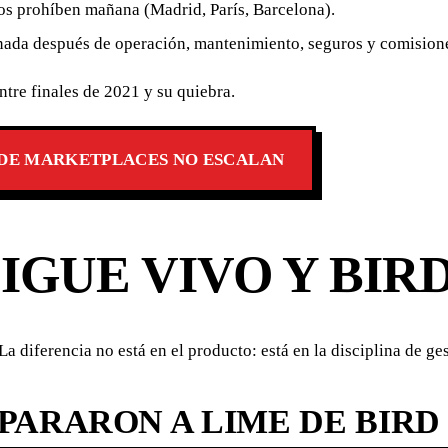
os prohíben mañana (Madrid, París, Barcelona).
 nada después de operación, mantenimiento, seguros y comision
ntre finales de 2021 y su quiebra.
A DE MARKETPLACES NO ESCALAN
IGUE VIVO Y BIR
 diferencia no está en el producto: está en la disciplina de ges
EPARARON A LIME DE BIRD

══════════════════════════════

→ Assignment
What you return should match the material line for line, with the images removed.

→ Finished task
os prohíben mañana (Madrid, París, Barcelona).
 nada después de operación, mantenimiento, seguros y comision
ntre finales de 2021 y su quiebra.
A DE MARKETPLACES NO ESCALAN
IGUE VIVO Y BIR
 diferencia no está en el producto: está en la disciplina de ges
EPARARON A LIME DE BIRD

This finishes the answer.